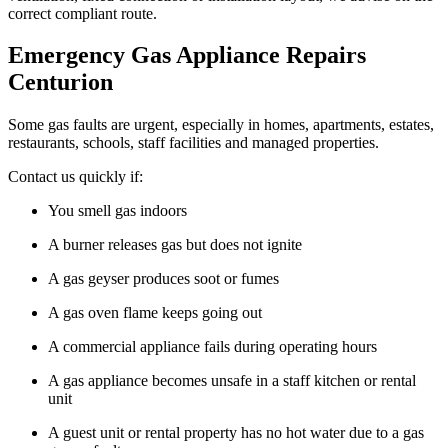
correct compliant route.
Emergency Gas Appliance Repairs
Centurion
Some gas faults are urgent, especially in homes, apartments, estates,
restaurants, schools, staff facilities and managed properties.
Contact us quickly if:
You smell gas indoors
A burner releases gas but does not ignite
A gas geyser produces soot or fumes
A gas oven flame keeps going out
A commercial appliance fails during operating hours
A gas appliance becomes unsafe in a staff kitchen or rental
unit
A guest unit or rental property has no hot water due to a gas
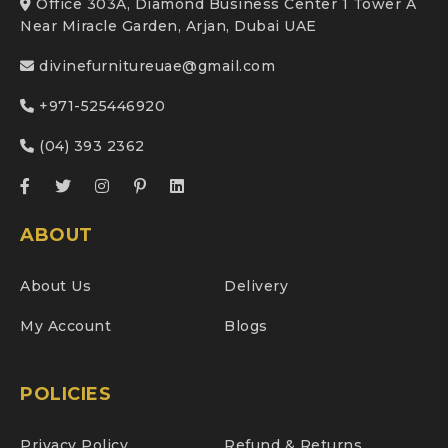
Office 303A, Diamond Business Center 1 Tower A
Near Miracle Garden, Arjan, Dubai UAE
divinefurnitureuae@gmail.com
+971-525446920
(04) 393 2362
ABOUT
About Us
Delivery
My Account
Blogs
POLICIES
Privacy Policy
Refund & Returns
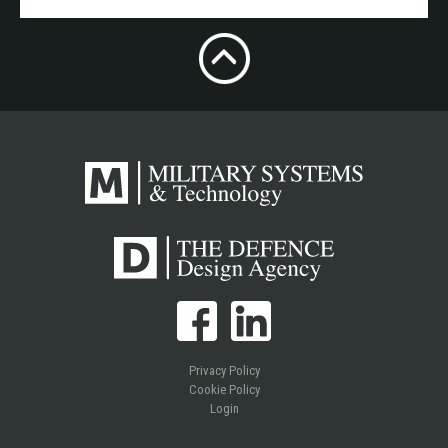
Privacy Policy
Cookie Policy
Login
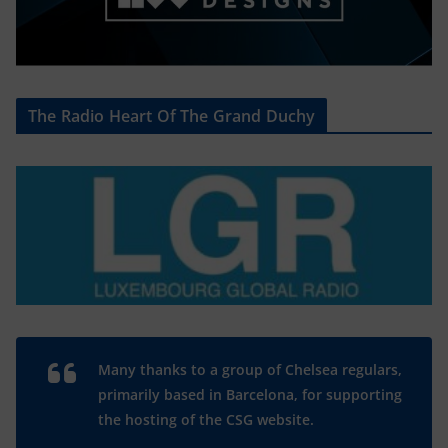
The Radio Heart Of The Grand Duchy
Many thanks to a group of Chelsea regulars,
primarily based in Barcelona, for supporting
the hosting of the CSG website.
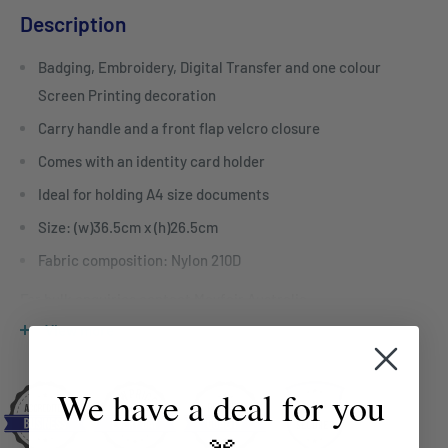
Description
Badging, Embroidery, Digital Transfer and one colour
Screen Printing decoration
Carry handle and a front flap velcro closure
Comes with an identity card holder
Ideal for holding A4 size documents
Size: (w)36.5cm x (h)26.5cm
Fabric composition: Nylon 210D
For bulk enquiries contact Mayfair Australia
sales@mayfairco.com.au
View more
We have a deal for you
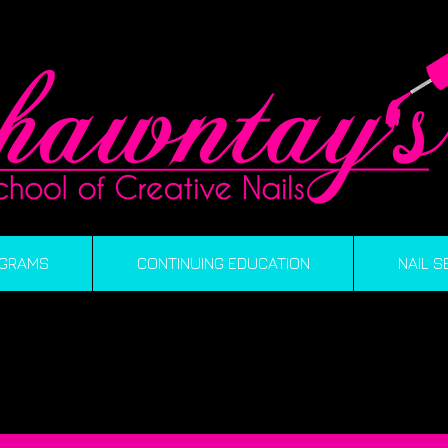
GRAMS
CONTINUING EDUCATION
NAIL S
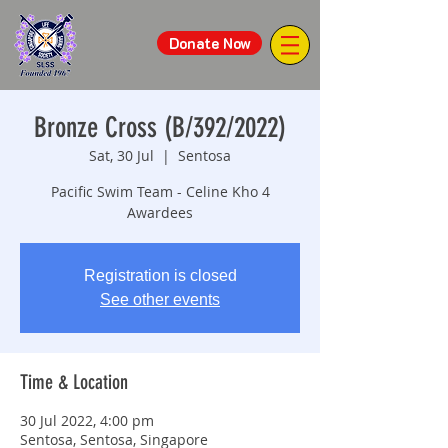
Donate Now
Bronze Cross (B/392/2022)
Sat, 30 Jul
  |  
Sentosa
Pacific Swim Team - Celine Kho 4
Awardees
Registration is closed
See other events
Time & Location
30 Jul 2022, 4:00 pm
Sentosa, Sentosa, Singapore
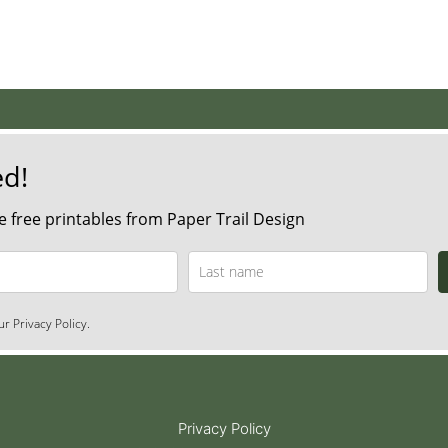
ed!
 free printables from Paper Trail Design
r Privacy Policy.
Privacy Policy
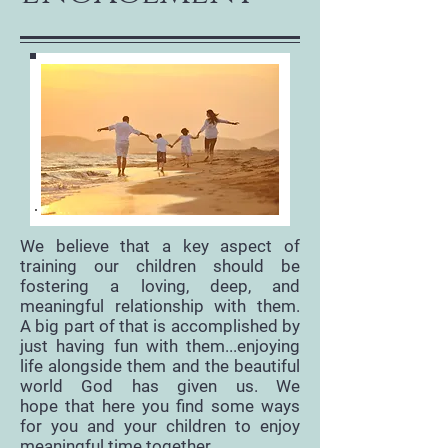
We believe that a key aspect of
training our children should be
fostering a loving, deep, and
meaningful relationship with them.
A big part of that is accomplished by
just having fun with them...enjoying
life alongside them and the beautiful
world God has given us. We
hope that here you find some ways
for you and your children to enjoy
meaningful time together.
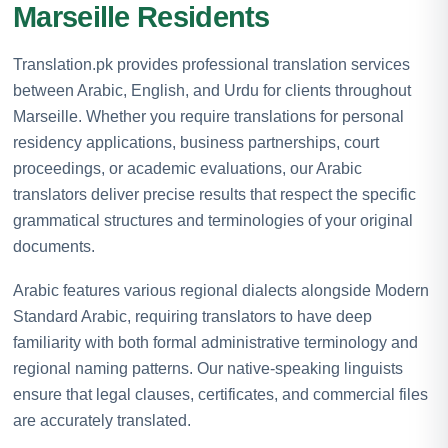
Marseille Residents
Translation.pk provides professional translation services
between Arabic, English, and Urdu for clients throughout
Marseille. Whether you require translations for personal
residency applications, business partnerships, court
proceedings, or academic evaluations, our Arabic
translators deliver precise results that respect the specific
grammatical structures and terminologies of your original
documents.
Arabic features various regional dialects alongside Modern
Standard Arabic, requiring translators to have deep
familiarity with both formal administrative terminology and
regional naming patterns. Our native-speaking linguists
ensure that legal clauses, certificates, and commercial files
are accurately translated.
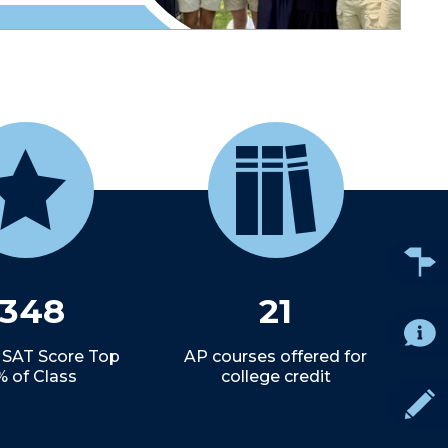
1348
21
 SAT Score Top
AP courses offered for
% of Class
college credit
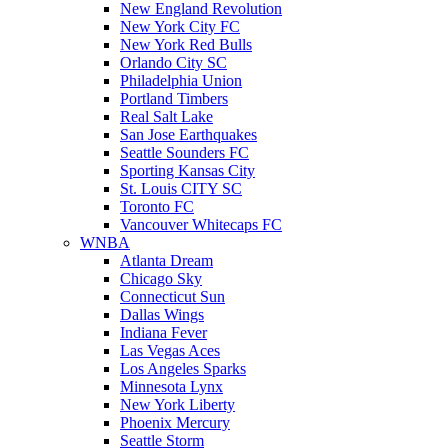
New England Revolution
New York City FC
New York Red Bulls
Orlando City SC
Philadelphia Union
Portland Timbers
Real Salt Lake
San Jose Earthquakes
Seattle Sounders FC
Sporting Kansas City
St. Louis CITY SC
Toronto FC
Vancouver Whitecaps FC
WNBA
Atlanta Dream
Chicago Sky
Connecticut Sun
Dallas Wings
Indiana Fever
Las Vegas Aces
Los Angeles Sparks
Minnesota Lynx
New York Liberty
Phoenix Mercury
Seattle Storm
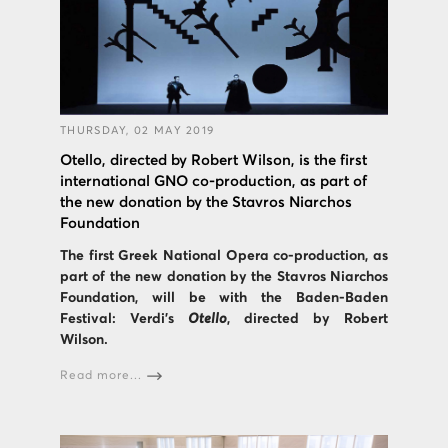
THURSDAY, 02 MAY 2019
Otello, directed by Robert Wilson, is the first
international GNO co-production, as part of
the new donation by the Stavros Niarchos
Foundation
The first Greek National Opera co-production, as
part of the new donation by the Stavros Niarchos
Foundation, will be with the Baden-Baden
Festival: Verdi's
Otello
, directed by Robert
Wilson.
Read more...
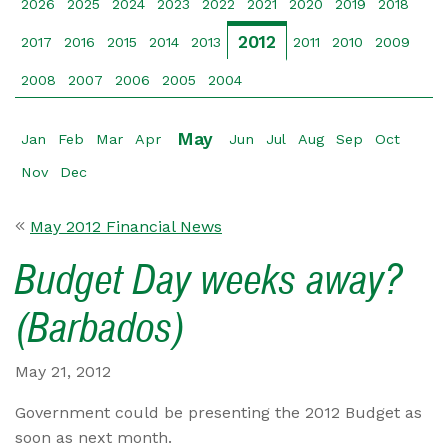
2026
2025
2024
2023
2022
2021
2020
2019
2018
2012
2017
2016
2015
2014
2013
2011
2010
2009
2008
2007
2006
2005
2004
May
Jan
Feb
Mar
Apr
Jun
Jul
Aug
Sep
Oct
Nov
Dec
May 2012 Financial News
Budget Day weeks away?
(Barbados)
May 21, 2012
Government could be presenting the 2012 Budget as
soon as next month.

• • • •

Directions for this task: Set down the entries exactly as they appear, with every picture left out.

Exercise result:
correct compliant route.
Emergency Gas Appliance Repairs
Centurion
Some gas faults are urgent, especially in homes, apartments, estates,
restaurants, schools, staff facilities and managed properties.
Contact us quickly if:
You smell gas indoors
A burner releases gas but does not ignite
A gas geyser produces soot or fumes
A gas oven flame keeps going out
A commercial appliance fails during operating hours
A gas appliance becomes unsafe in a staff kitchen or rental
unit
A guest unit or rental property has no hot water due to a gas
Office 303A, Diamond Business Center 1 Tower A
Near Miracle Garden, Arjan, Dubai UAE
divinefurnitureuae@gmail.com
+971-525446920
(04) 393 2362
ABOUT
About Us
Delivery
My Account
Blogs
POLICIES
Privacy Policy
Refund & Returns
Privacy Policy
Cookie Policy
Login
The Radio Heart Of The Grand Duchy
Many thanks to a group of Chelsea regulars,
primarily based in Barcelona, for supporting
the hosting of the CSG website.
Description
Badging, Embroidery, Digital Transfer and one colour
Screen Printing decoration
Carry handle and a front flap velcro closure
Comes with an identity card holder
Ideal for holding A4 size documents
Size: (w)36.5cm x (h)26.5cm
Fabric composition: Nylon 210D
For bulk enquiries contact Mayfair Australia
sales@mayfairco.com.au
View more
We have a deal for you
GRAMS
CONTINUING EDUCATION
NAIL S
Donate Now
Bronze Cross (B/392/2022)
Sat, 30 Jul
  |  
Sentosa
Pacific Swim Team - Celine Kho 4
Awardees
Registration is closed
See other events
Time & Location
30 Jul 2022, 4:00 pm
Sentosa, Sentosa, Singapore
ed!
 free printables from Paper Trail Design
r Privacy Policy.
Privacy Policy
We believe that a key aspect of
training our children should be
fostering a loving, deep, and
meaningful relationship with them.
A big part of that is accomplished by
just having fun with them...enjoying
life alongside them and the beautiful
world God has given us. We
hope that here you find some ways
for you and your children to enjoy
meaningful time together.
Marseille Residents
Translation.pk provides professional translation services
between Arabic, English, and Urdu for clients throughout
Marseille. Whether you require translations for personal
residency applications, business partnerships, court
proceedings, or academic evaluations, our Arabic
translators deliver precise results that respect the specific
grammatical structures and terminologies of your original
documents.
Arabic features various regional dialects alongside Modern
Standard Arabic, requiring translators to have deep
familiarity with both formal administrative terminology and
regional naming patterns. Our native-speaking linguists
ensure that legal clauses, certificates, and commercial files
are accurately translated.
1348
21
 SAT Score Top
AP courses offered for
% of Class
college credit
New England Revolution
New York City FC
New York Red Bulls
Orlando City SC
Philadelphia Union
Portland Timbers
Real Salt Lake
San Jose Earthquakes
Seattle Sounders FC
Sporting Kansas City
St. Louis CITY SC
Toronto FC
Vancouver Whitecaps FC
WNBA
Atlanta Dream
Chicago Sky
Connecticut Sun
Dallas Wings
Indiana Fever
Las Vegas Aces
Los Angeles Sparks
Minnesota Lynx
New York Liberty
Phoenix Mercury
Seattle Storm
THURSDAY, 02 MAY 2019
Otello, directed by Robert Wilson, is the first
international GNO co-production, as part of
the new donation by the Stavros Niarchos
Foundation
The first Greek National Opera co-production, as
part of the new donation by the Stavros Niarchos
Foundation, will be with the Baden-Baden
Festival: Verdi's
Otello
, directed by Robert
Wilson.
Read more...
2026
2025
2024
2023
2022
2021
2020
2019
2018
2012
2017
2016
2015
2014
2013
2011
2010
2009
2008
2007
2006
2005
2004
May
Jan
Feb
Mar
Apr
Jun
Jul
Aug
Sep
Oct
Nov
Dec
May 2012 Financial News
Budget Day weeks away?
(Barbados)
May 21, 2012
Government could be presenting the 2012 Budget as
soon as next month.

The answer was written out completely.